Traitor Tracing Background

Consider the following setting: a distributor broadcasts content to a large number $N$ of recipients. To prevent unauthorized users from accessing the broadcast, the broadcast is encrypted, and each authorized user is given a key to decrypt.

The question, first formally raised by Chor, Fiat, Naor, and Pinkas in 1994, is what to do about an authorized user who leaks their key. Such a leak would allow any un-authorized user to access the broadcast. But, especially if the key is a digital key, there is not much that can be done to actually stop this behavior. So what can be done? Well, at least upon discovery of the leaked key, one may hope to identify (or "trace") the "traitor". The ability to identify a traitor would discourage leaking the key, since the traitor could then be punished. It also helps mitigate the threat, since the traitor's key could be revoked.
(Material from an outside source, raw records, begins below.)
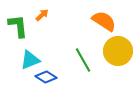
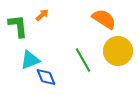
orange semicircle: moved 2 px up
blue diamond: rotated 35 degrees clockwise
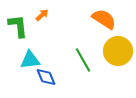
cyan triangle: rotated 15 degrees clockwise
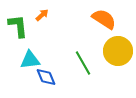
green line: moved 3 px down
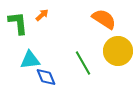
green L-shape: moved 3 px up
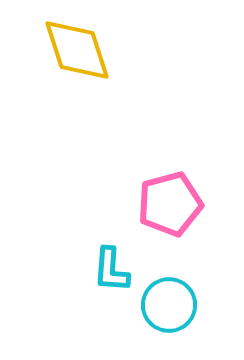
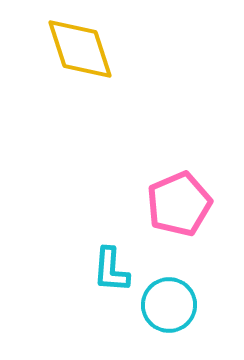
yellow diamond: moved 3 px right, 1 px up
pink pentagon: moved 9 px right; rotated 8 degrees counterclockwise
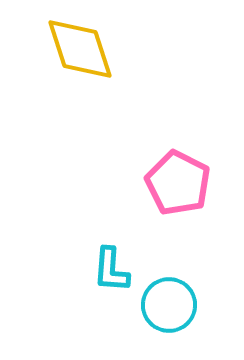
pink pentagon: moved 1 px left, 21 px up; rotated 22 degrees counterclockwise
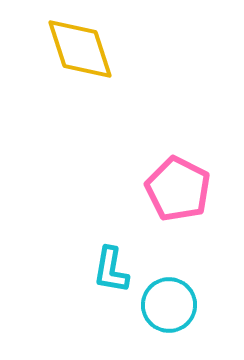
pink pentagon: moved 6 px down
cyan L-shape: rotated 6 degrees clockwise
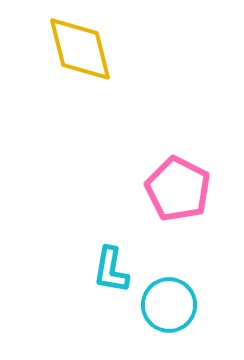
yellow diamond: rotated 4 degrees clockwise
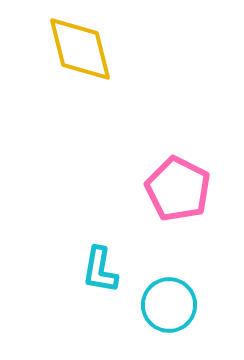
cyan L-shape: moved 11 px left
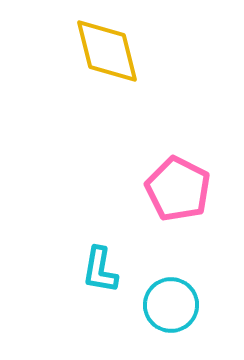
yellow diamond: moved 27 px right, 2 px down
cyan circle: moved 2 px right
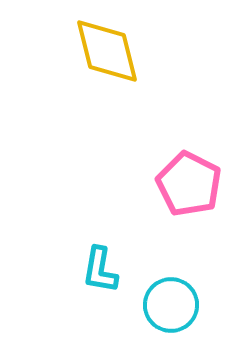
pink pentagon: moved 11 px right, 5 px up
It turns out to be surprisingly non-trivial to achieve such tracing in a robust way. For example, a trivial system would just use a single global key $k$ for encryption/decryption (or perhaps a secret/public key pair $({\sf sk},{\sf pk})$ for a public key scheme). Then user $i$'s individual secret key ${\sf sk}_i$ is just $k$ together with $i$: ${\sf sk}_i=(k,i)$. To trace such a key, one simply outputs $i$. But of course, a traitor can easily evade tracing be deleting $i$ and just leaking the global key $k$. More generally, they can try various methods to obfuscate their key. We want, as long as the traitor produces some program capable of decrypting the broadcast, we can trace that program to the traitor, even if the program looks nothing like an original key for the system.
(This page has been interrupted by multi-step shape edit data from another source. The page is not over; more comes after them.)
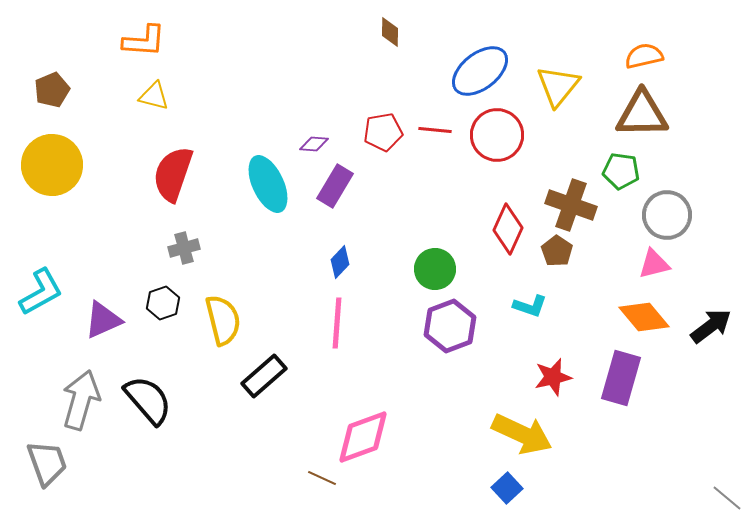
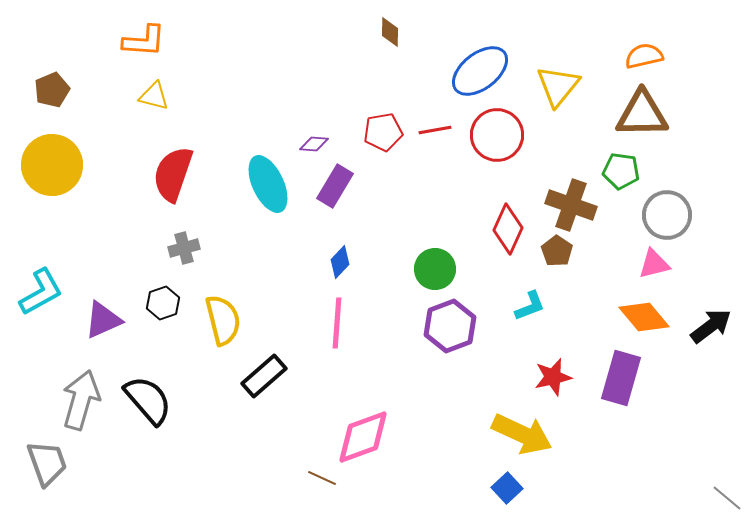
red line at (435, 130): rotated 16 degrees counterclockwise
cyan L-shape at (530, 306): rotated 40 degrees counterclockwise
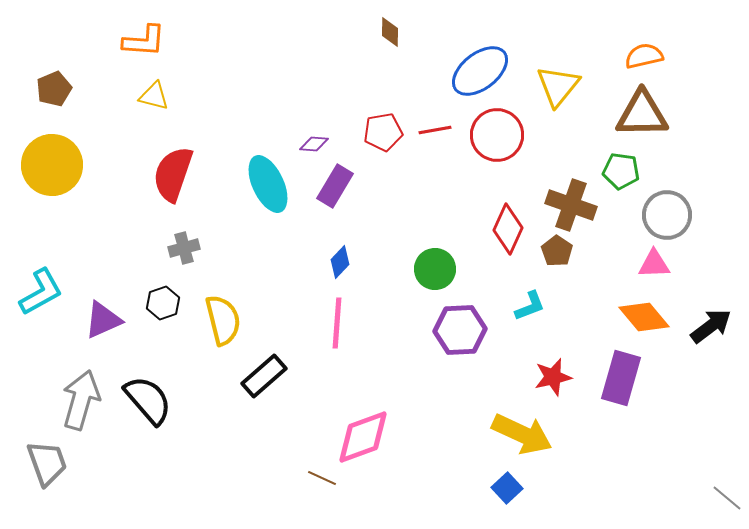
brown pentagon at (52, 90): moved 2 px right, 1 px up
pink triangle at (654, 264): rotated 12 degrees clockwise
purple hexagon at (450, 326): moved 10 px right, 4 px down; rotated 18 degrees clockwise
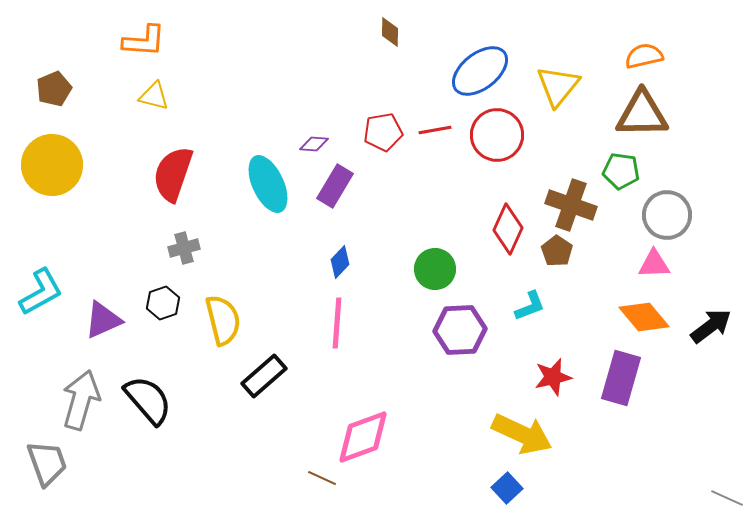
gray line at (727, 498): rotated 16 degrees counterclockwise
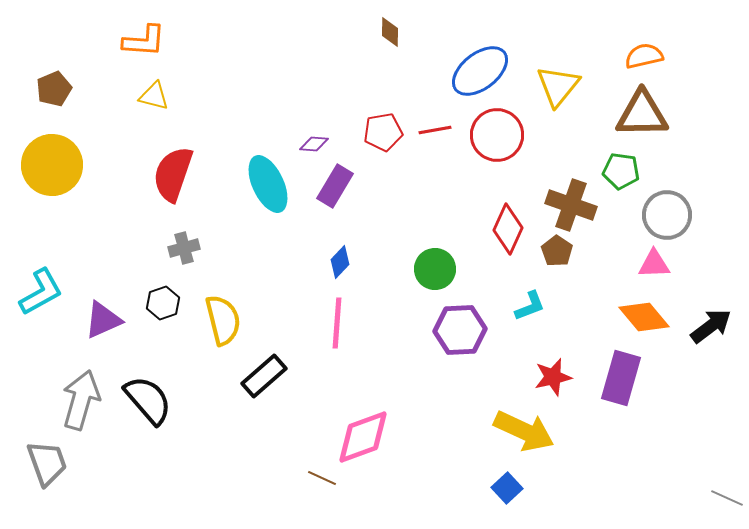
yellow arrow at (522, 434): moved 2 px right, 3 px up
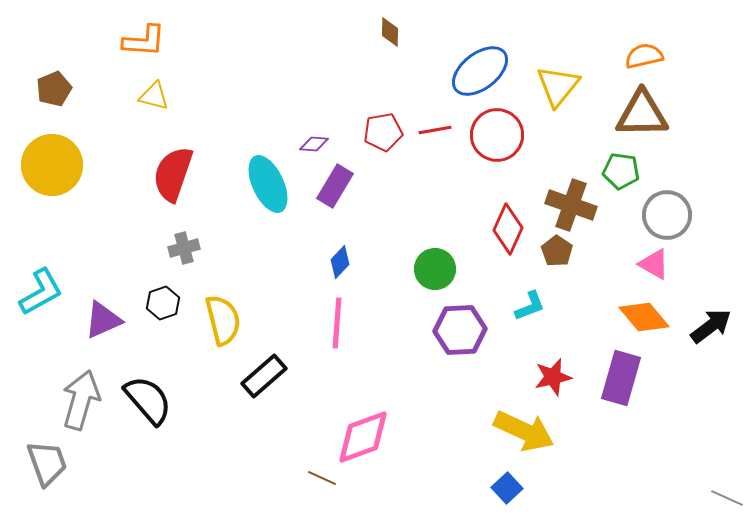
pink triangle at (654, 264): rotated 32 degrees clockwise
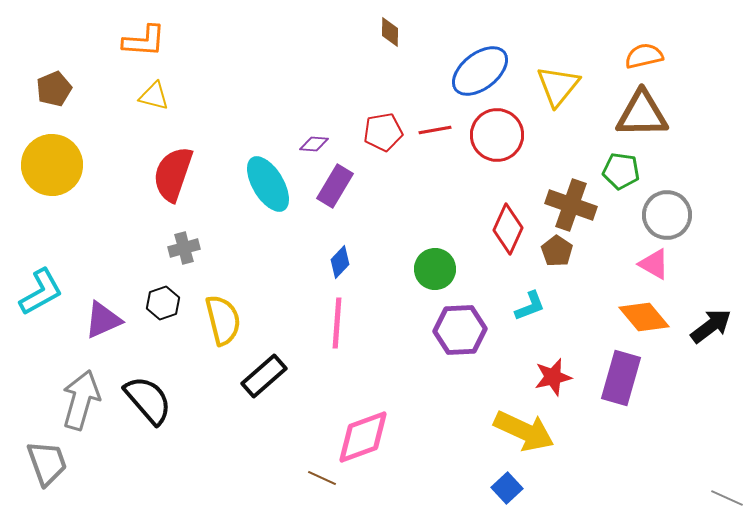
cyan ellipse at (268, 184): rotated 6 degrees counterclockwise
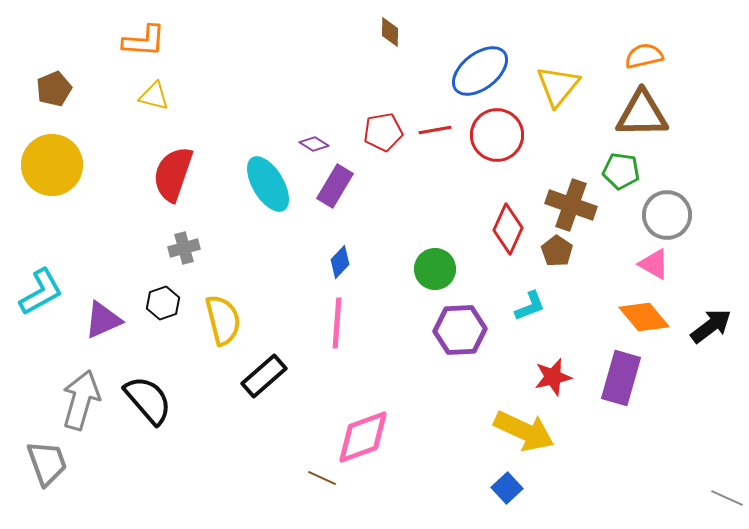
purple diamond at (314, 144): rotated 28 degrees clockwise
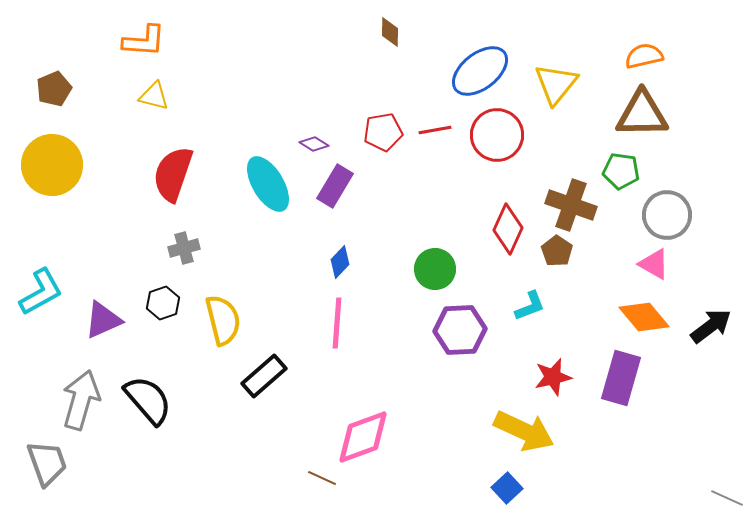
yellow triangle at (558, 86): moved 2 px left, 2 px up
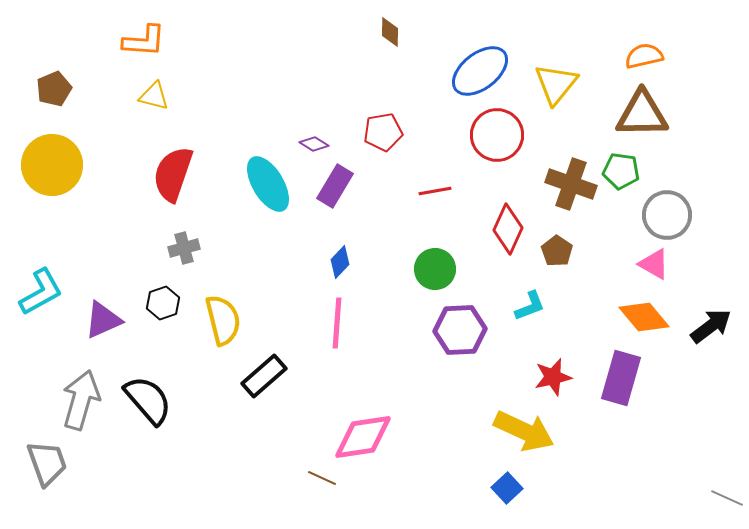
red line at (435, 130): moved 61 px down
brown cross at (571, 205): moved 21 px up
pink diamond at (363, 437): rotated 12 degrees clockwise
Worse, maybe multiple traitors pool their keys to create one decoder program. We want to be able to trace to at least one of the traitors. In the most general form, called "collusion-resistant" traitor tracing, we want that even if all but a single user collude, we can identify one of the traitors, without ever accusing the single honest user.

The "Baseline" Scheme. A quite simple solution is to simply give each of the $N$ users their own unique key ${\sf sk}_i$ for a plain encryption scheme. To broadcast a message $m$, simply encrypt $m$ separately under each of the ${\sf sk}_i$, obtaining $N$ individual ciphertexts $c_i$. Then the broadcast is just all of the ciphertexts together $c=(c_i)_{i\in[N]}$. To trace, replace $c_i$ for $i>t$ with junk ciphertexts, and let $p_t$ be the probability that the decoder decrypts successfully. For $t=N$, all $c_i$ remain valid, so the decoder decrypts by assumption and therefore $p_N$ is large. For $t=0$, all $c_i$ are junk, so the decoder has no hope of decrypting, meaning $p_0$ is small. By the triangle inequality, there must exist a "jump": some $t$ such that $p_t$ and $p_{t-1}$ are noticeably far apart. Meanwhile, if user $t$ is not a traitor, $p_t$ and $p_{t-1}$ are close. This is because only difference is whether $c_t$ is valid or junk, and since the decoder doesn't have ${\sf sk}_t$, it cannot tell the difference by the security of the encryption scheme. Thus, a jump exists, and it must exist at a traitor, allowing us to trace.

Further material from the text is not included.